(Structured page parsing data)
++++++
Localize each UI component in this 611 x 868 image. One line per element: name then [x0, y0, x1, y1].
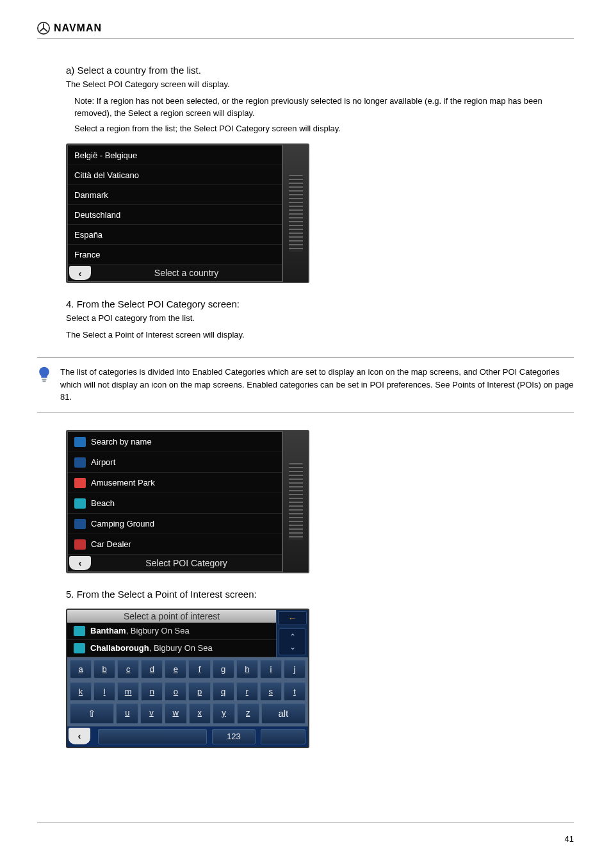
- list-item[interactable]: Amusement Park: [68, 473, 282, 493]
- step-a-text: The Select POI Category screen will disp…: [66, 78, 574, 91]
- note-line-2: Select a region from the list; the Selec…: [74, 122, 574, 135]
- keyboard-row-1: a b c d e f g h i j: [67, 657, 308, 680]
- camping-icon: [74, 519, 86, 529]
- screenshot-select-poi-category: Search by name Airport Amusement Park Be…: [66, 430, 309, 573]
- list-item[interactable]: Beach: [68, 493, 282, 514]
- divider: [37, 357, 574, 358]
- back-button[interactable]: ‹: [69, 556, 91, 570]
- key[interactable]: p: [188, 682, 210, 701]
- key[interactable]: t: [284, 682, 306, 701]
- footer-divider: [37, 823, 574, 823]
- back-button[interactable]: ‹: [69, 728, 90, 744]
- amusement-icon: [74, 478, 86, 488]
- list-item[interactable]: Search by name: [68, 432, 282, 452]
- brand-logo: NAVMAN: [37, 22, 102, 35]
- list-item[interactable]: Car Dealer: [68, 534, 282, 555]
- key[interactable]: j: [284, 660, 306, 678]
- scroll-thumb[interactable]: [289, 175, 303, 252]
- key[interactable]: o: [165, 682, 186, 701]
- key[interactable]: k: [70, 682, 92, 701]
- key[interactable]: q: [213, 682, 234, 701]
- list-item[interactable]: Danmark: [68, 185, 282, 205]
- svg-rect-1: [42, 379, 46, 380]
- space-key[interactable]: [98, 729, 207, 744]
- scrollbar[interactable]: [282, 431, 308, 572]
- list-item[interactable]: Airport: [68, 452, 282, 473]
- key[interactable]: c: [117, 660, 139, 678]
- list-item[interactable]: France: [68, 245, 282, 265]
- navman-logo-icon: [37, 22, 50, 35]
- key[interactable]: g: [213, 660, 234, 678]
- enter-key[interactable]: [261, 729, 306, 744]
- list-item[interactable]: Deutschland: [68, 205, 282, 225]
- list-item[interactable]: België - Belgique: [68, 145, 282, 165]
- key[interactable]: a: [70, 660, 92, 678]
- back-small[interactable]: ←: [278, 611, 307, 625]
- beach-icon: [74, 643, 85, 653]
- caret-up-icon: ⌃: [289, 632, 296, 641]
- key[interactable]: r: [236, 682, 258, 701]
- brand-text: NAVMAN: [54, 22, 102, 34]
- shift-key[interactable]: ⇧: [70, 703, 114, 724]
- back-button[interactable]: ‹: [69, 266, 91, 280]
- screenshot-keyboard-poi: Select a point of interest Bantham, Bigb…: [66, 609, 309, 748]
- key[interactable]: w: [165, 703, 187, 724]
- key[interactable]: x: [189, 703, 211, 724]
- keyboard-row-3: ⇧ u v w x y z alt: [67, 702, 308, 726]
- result-item[interactable]: Challaborough, Bigbury On Sea: [67, 640, 276, 657]
- page-number: 41: [565, 834, 574, 844]
- screenshot-select-country: België - Belgique Città del Vaticano Dan…: [66, 143, 309, 283]
- beach-icon: [74, 498, 86, 509]
- screen-title: Select a point of interest: [67, 610, 276, 623]
- key[interactable]: y: [213, 703, 235, 724]
- step-4-text: Select a POI category from the list.: [66, 312, 574, 325]
- cardealer-icon: [74, 539, 86, 550]
- tip-block: The list of categories is divided into E…: [37, 361, 574, 413]
- keyboard-row-2: k l m n o p q r s t: [67, 680, 308, 702]
- list-item[interactable]: España: [68, 225, 282, 245]
- note-block: Note: If a region has not been selected,…: [37, 95, 574, 135]
- scroll-thumb[interactable]: [289, 463, 303, 540]
- note-line-1: Note: If a region has not been selected,…: [74, 95, 574, 120]
- key[interactable]: f: [188, 660, 210, 678]
- screen-title: Select a country: [91, 268, 282, 278]
- page-header: NAVMAN: [37, 22, 574, 39]
- tip-text: The list of categories is divided into E…: [60, 366, 574, 404]
- scrollbar[interactable]: [282, 145, 308, 282]
- lightbulb-icon: [37, 366, 51, 384]
- step-4-heading: 4. From the Select POI Category screen:: [66, 299, 574, 309]
- airport-icon: [74, 457, 86, 468]
- key[interactable]: u: [116, 703, 138, 724]
- step-5-heading: 5. From the Select a Point of Interest s…: [66, 589, 574, 600]
- result-item[interactable]: Bantham, Bigbury On Sea: [67, 623, 276, 640]
- beach-icon: [74, 626, 85, 636]
- list-item[interactable]: Camping Ground: [68, 514, 282, 534]
- caret-down-icon: ⌄: [289, 643, 296, 651]
- numeric-key[interactable]: 123: [212, 729, 256, 744]
- step-4-result: The Select a Point of Interest screen wi…: [66, 329, 574, 341]
- key[interactable]: h: [236, 660, 258, 678]
- key[interactable]: e: [165, 660, 186, 678]
- svg-rect-2: [42, 381, 45, 382]
- key[interactable]: b: [94, 660, 115, 678]
- key[interactable]: s: [260, 682, 282, 701]
- step-a-heading: a) Select a country from the list.: [66, 65, 574, 76]
- key[interactable]: z: [237, 703, 259, 724]
- key[interactable]: i: [260, 660, 282, 678]
- list-item[interactable]: Città del Vaticano: [68, 165, 282, 185]
- key[interactable]: v: [140, 703, 163, 724]
- screen-title: Select POI Category: [91, 558, 282, 568]
- key[interactable]: l: [94, 682, 115, 701]
- key[interactable]: d: [141, 660, 163, 678]
- key[interactable]: m: [117, 682, 139, 701]
- search-icon: [74, 437, 86, 447]
- alt-key[interactable]: alt: [261, 703, 306, 724]
- key[interactable]: n: [141, 682, 163, 701]
- updown-toggle[interactable]: ⌃ ⌄: [279, 628, 306, 655]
++++++
(Task to complete) Whenever a line in the entries above includes the word "Belgique", pull that line out.

(Answer box)
- list-item[interactable]: België - Belgique: [68, 145, 282, 165]
- screenshot-select-country: België - Belgique Città del Vaticano Dan…: [66, 143, 309, 283]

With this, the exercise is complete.